How to prepare for TTO:
- Your healthcare provider will talk to you about how to prepare for surgery. You may need x-rays or a CT scan. This will help your healthcare provider plan for your surgery. Do not eat or drink anything after midnight on the day of your surgery. Your healthcare provider will tell you what medicines to take or not take on the day of your surgery. You may be given an antibiotic through your IV to help prevent a bacterial infection.
- Arrange for someone to drive you home after your surgery. Do not drive yourself home.
What will happen during TTO:
- You may be given general anesthesia to keep you asleep and free from pain during surgery. You may instead be given spinal anesthesia to numb the surgery area. With spinal anesthesia, you may still feel pressure or pushing during surgery, but you should not feel any pain.
- Your healthcare provider will make an incision in your skin right under your knee cap. He will make a cut at the top of your shin bone. He will place your knee cap in the correct position. He may use hardware such as screws or a wire to hold your knee cap in place. He will close the incision with stitches and cover it with a bandage. You may also have a knee immobilizer on your leg to prevent movement.
What will happen after TTO:
You may need to wear your knee immobilizer at all times except when you are sleeping. You may be given crutches, a cane, or a walker to keep weight off of your leg. A physical therapist may teach you exercises to help improve movement and strength, and to decrease pain. He may also teach you how to use your crutches. You may receive a continuous passive motion machine (CPM). The CPM helps gently move your knee to prevent stiffness.
Risks of TTO:
Your incision may take longer to heal, or not heal correctly. Your shin bone may break during the surgery. Nerves, blood vessels, ligaments, or muscles may be damaged. Your joint may become stiff, numb, and more painful. Your joint movement may not be the same as it was before. You may need more surgery to remove the hardware placed in your shin bone. You may get an infection or bleed more than expected. You may get a blood clot in your leg. This may become life-threatening.

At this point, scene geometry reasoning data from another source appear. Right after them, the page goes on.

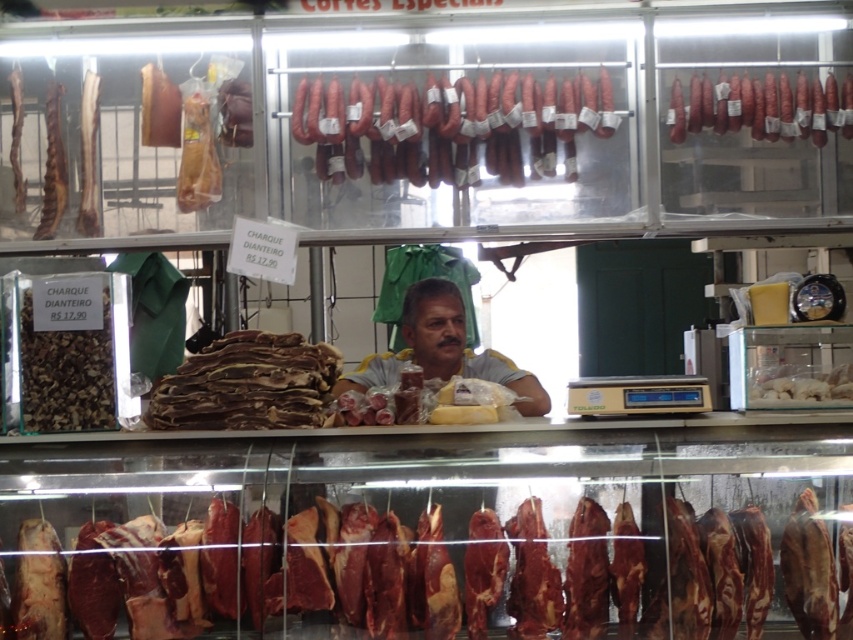 Who is lower down, brown crumbly charque at left or translucent plastic bag at center?

translucent plastic bag at center

Is brown crumbly charque at left closer to camera compared to translucent plastic bag at center?

Yes, it is in front of translucent plastic bag at center.

Which is in front, point (91, 419) or point (798, 376)?

Positioned in front is point (91, 419).

Locate an element on the screen. brown crumbly charque at left is located at coordinates (61, 355).

Between smoked pink meat at center and smoked pink sausage at upper right, which one appears on the right side from the viewer's perspective?

Positioned to the right is smoked pink sausage at upper right.

Between smoked pink meat at center and smoked pink sausage at upper right, which one appears on the left side from the viewer's perspective?

smoked pink meat at center

Locate an element on the screen. The width and height of the screenshot is (853, 640). smoked pink meat at center is located at coordinates (479, 563).

This screenshot has height=640, width=853. What are the coordinates of `smoked pink meat at center` in the screenshot? It's located at (479, 563).

How much distance is there between smoked sausage at center and smoked pink sausage at upper right?

smoked sausage at center is 22.41 inches from smoked pink sausage at upper right.

The width and height of the screenshot is (853, 640). Describe the element at coordinates (451, 125) in the screenshot. I see `smoked sausage at center` at that location.

Measure the distance between point (515, 92) and camera.

Point (515, 92) and camera are 3.82 meters apart.

The width and height of the screenshot is (853, 640). In order to click on smoked sausage at center in this screenshot , I will do `click(451, 125)`. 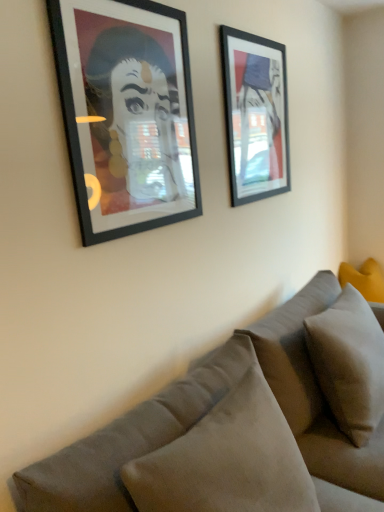 Question: Would you consider velvet gray couch at lower right to be distant from yellow fabric pillow at right, the first pillow when ordered from back to front?

Choices:
 (A) yes
 (B) no

Answer: (A)

Question: From a real-world perspective, is velvet gray couch at lower right on yellow fabric pillow at right, placed as the third pillow when sorted from front to back?

Choices:
 (A) no
 (B) yes

Answer: (A)

Question: Is velvet gray couch at lower right looking in the opposite direction of yellow fabric pillow at right, which is counted as the third pillow, starting from the left?

Choices:
 (A) no
 (B) yes

Answer: (A)

Question: Considering the relative sizes of velvet gray couch at lower right and yellow fabric pillow at right, arranged as the 1th pillow when viewed from the right, in the image provided, is velvet gray couch at lower right wider than yellow fabric pillow at right, arranged as the 1th pillow when viewed from the right,?

Choices:
 (A) no
 (B) yes

Answer: (B)

Question: Is velvet gray couch at lower right positioned behind yellow fabric pillow at right, the first pillow when ordered from back to front?

Choices:
 (A) no
 (B) yes

Answer: (A)

Question: In terms of height, does suede-like beige pillow at lower right, which ranks as the first pillow in front-to-back order, look taller or shorter compared to yellow fabric pillow at right, which is counted as the third pillow, starting from the left?

Choices:
 (A) tall
 (B) short

Answer: (A)

Question: Is suede-like beige pillow at lower right, arranged as the first pillow when viewed from the left, bigger or smaller than yellow fabric pillow at right, which is counted as the third pillow, starting from the left?

Choices:
 (A) big
 (B) small

Answer: (A)

Question: In the image, is suede-like beige pillow at lower right, which appears as the third pillow when viewed from the back, positioned in front of or behind yellow fabric pillow at right, which is counted as the third pillow, starting from the left?

Choices:
 (A) front
 (B) behind

Answer: (A)

Question: Considering the positions of suede-like beige pillow at lower right, which ranks as the first pillow in front-to-back order, and yellow fabric pillow at right, arranged as the 1th pillow when viewed from the right, in the image, is suede-like beige pillow at lower right, which ranks as the first pillow in front-to-back order, wider or thinner than yellow fabric pillow at right, arranged as the 1th pillow when viewed from the right,?

Choices:
 (A) thin
 (B) wide

Answer: (B)

Question: From the image's perspective, is suede-like beige pillow at lower right, which ranks as the first pillow in front-to-back order, above or below matte black picture frame at left, the first picture frame viewed from the front?

Choices:
 (A) below
 (B) above

Answer: (A)

Question: Considering the positions of point (203, 417) and point (193, 181), is point (203, 417) closer or farther from the camera than point (193, 181)?

Choices:
 (A) farther
 (B) closer

Answer: (B)

Question: In terms of size, does suede-like beige pillow at lower right, which is counted as the third pillow, starting from the right, appear bigger or smaller than matte black picture frame at left, acting as the 2th picture frame starting from the right?

Choices:
 (A) big
 (B) small

Answer: (A)

Question: From a real-world perspective, relative to matte black picture frame at left, acting as the 2th picture frame starting from the right, is suede-like beige pillow at lower right, which is counted as the third pillow, starting from the right, vertically above or below?

Choices:
 (A) below
 (B) above

Answer: (A)

Question: In terms of width, does matte black picture frame at upper right, the second picture frame when ordered from left to right, look wider or thinner when compared to velvet gray couch at lower right?

Choices:
 (A) wide
 (B) thin

Answer: (B)

Question: From a real-world perspective, is matte black picture frame at upper right, placed as the second picture frame when sorted from front to back, positioned above or below velvet gray couch at lower right?

Choices:
 (A) above
 (B) below

Answer: (A)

Call 911 for any of the following:
- You feel lightheaded, short of breath, and have chest pain.
- You cough up blood.
- You have trouble breathing.
Seek care immediately if:
- Your leg feels warm, tender, and painful. It may look swollen and red.
- Blood soaks through your bandage.
- Your stitches come apart.
Contact your healthcare provider if:
- You have a fever or chills.
- Your wound is red, swollen, or draining pus.
- You have nausea or are vomiting.
- Your skin is itchy, swollen, or you have a rash.
- You have questions or concerns about your condition or care.
You may need any of the following:
- Blood thinners help prevent blood clots. Examples of blood thinners include heparin and warfarin. Clots can cause strokes, heart attacks, and death. The following are general safety guidelines to follow while you are taking a blood thinner:
- Watch for bleeding and bruising while you take blood thinners. Watch for bleeding from your gums or nose. Watch for blood in your urine and bowel movements. Use a soft washcloth on your skin, and a soft toothbrush to brush your teeth. This can keep your skin and gums from bleeding. If you shave, use an electric shaver. Do not play contact sports.
- Tell your dentist and other healthcare providers that you take anticoagulants. Wear a bracelet or necklace that says you take this medicine.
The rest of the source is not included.